Is there "let binding" in Python?

[Anton Vredegoor]

Rob Hunter <rhunter007 at yahoo.com> wrote:

>wrong).  What you're describing is "dynamic
>scoping".  That's where the body of a function
>(or code block in this case) isn't evaluated
>until it is used.  And thus, free variables in
>the body assume whatever values their calling
>environment has.  Dynamic scoping is a bad thing.
> So bad, in fact, that lisp added (at least the
>option of, I think) static scoping, Scheme
>exclusively uses static scoping, and that Python
>corrected their mistake (it used to be
>dynamically scoped).

What's wrong with dynamic scoping? Anyway, Python hasn't corrected
this "mistake", see following code (I vaguely remember *something*
about this was fixed, and while I don't know exactly what it was, I'm
reasonably sure it wasn't what you write about above, since that still
functions the way you think is bad)

import sys

def test():
    L =[]
    for i in range(10):
        f = lambda : sys.stdout.write("%s" %i)
        g = lambda i=i : sys.stdout.write("%s" %i)
        L.append((f,g))
    for x,y in L:
        x()
        y()
    print

if __name__=='__main__':
    test()

# output : 90919293949596979899

>But anyway, from my tests, and from what I've
>read, Python has static scoping, but what
>assignment allows you to do is violate, in a way,
>this static scoping, which is what we see here.

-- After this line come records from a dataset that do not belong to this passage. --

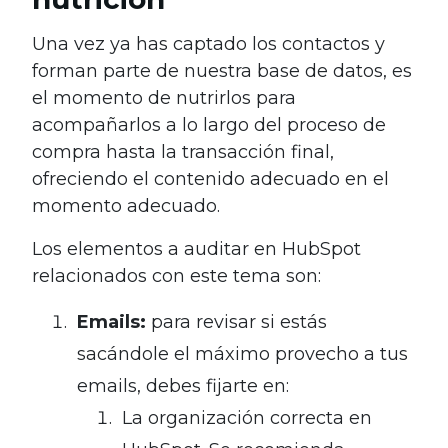
Una vez ya has captado los contactos y
forman parte de nuestra base de datos, es
el momento de nutrirlos para
acompañarlos a lo largo del proceso de
compra hasta la transacción final,
ofreciendo el contenido adecuado en el
momento adecuado.
Los elementos a auditar en HubSpot
relacionados con este tema son:
Emails:
para revisar si estás
sacándole el máximo provecho a tus
emails, debes fijarte en:
La organización correcta en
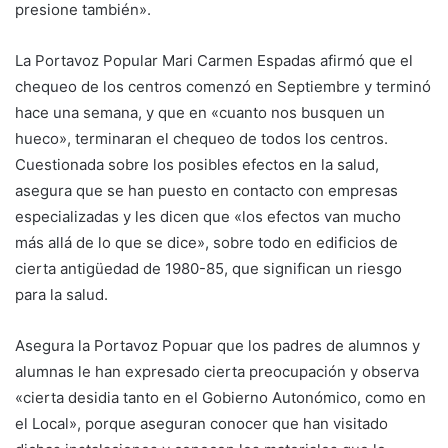
presione también».
La Portavoz Popular Mari Carmen Espadas afirmó que el
chequeo de los centros comenzó en Septiembre y terminó
hace una semana, y que en «cuanto nos busquen un
hueco», terminaran el chequeo de todos los centros.
Cuestionada sobre los posibles efectos en la salud,
asegura que se han puesto en contacto con empresas
especializadas y les dicen que «los efectos van mucho
más allá de lo que se dice», sobre todo en edificios de
cierta antigüedad de 1980-85, que significan un riesgo
para la salud.
Asegura la Portavoz Popuar que los padres de alumnos y
alumnas le han expresado cierta preocupación y observa
«cierta desidia tanto en el Gobierno Autonómico, como en
el Local», porque aseguran conocer que han visitado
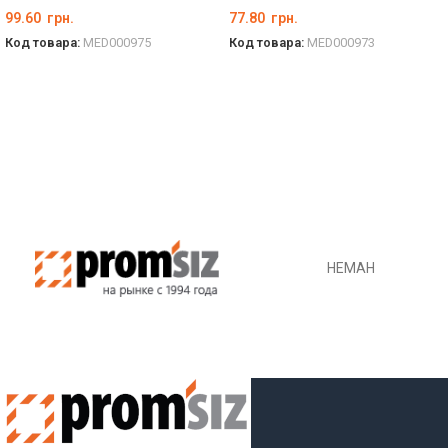
99.60
грн.
77.80
грн.
Код товара:
MED000975
Код товара:
MED000973
ВЫБЕРИТЕ ПАРАМЕТРЫ
ВЫБЕРИТЕ ПАРАМЕТРЫ
НЕМАН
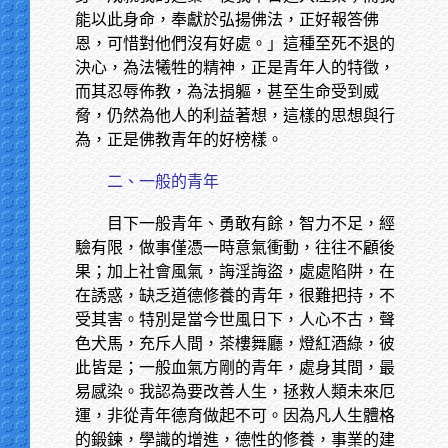
能以此身命，奉獻於弘揚佛法，正好報答佛
恩，可惜對他們沒有好處。」這種至死不退的
決心，為法犧牲的精神，正是青年人的特徵，
而其忍辱佈教，為法捐軀，甚至生命受到威
脅，仍然為他人的利益著想，這樣的思想與行
為，正是佛教青年的好榜樣。
二、一般的青年
目下一般青年、勇敢有餘，智力不足，經
驗有限，做事僅憑一時意氣衝動，往往不顧後
果；加上社會風氣，誨淫誨盜，處處陷阱，在
在誘惑，缺乏道德修養的青年，很難把持，不
受其害。特別是當今世風日下，人心不古，聲
色犬馬，充斥人間，茶樓舞廳，燈紅酒綠，彼
此皆是；一般血氣方剛的青年，處身其間，最
易感染。我認為要改善人生，拯救人類未來厄
運，非從青年德育做起不可。因為凡人生體格
的鍛鍊，學識的增進，德性的修養，事業的建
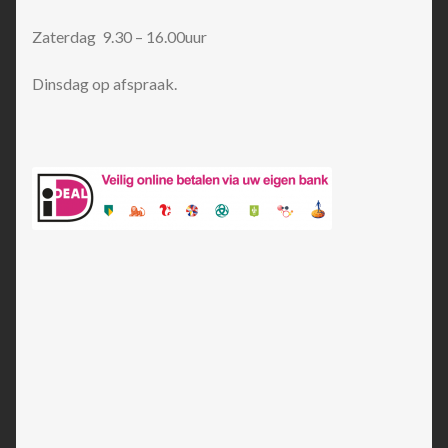
Zaterdag 9.30 – 16.00uur
Dinsdag op afspraak.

Probably assignment *enables* static scoping if following this line of
reasoning, since if there's no statement "global i" in a function,
assigning "i" results in binding a local name "i".

Binding "i" in the test function name space to "i" in the name space
of the lambda function gives the behavior you want. If no binding in
the lambda name space is made, the "i" in the enclosing name space is
used, which is bound to the value "9" by the time function x is
called.

Anton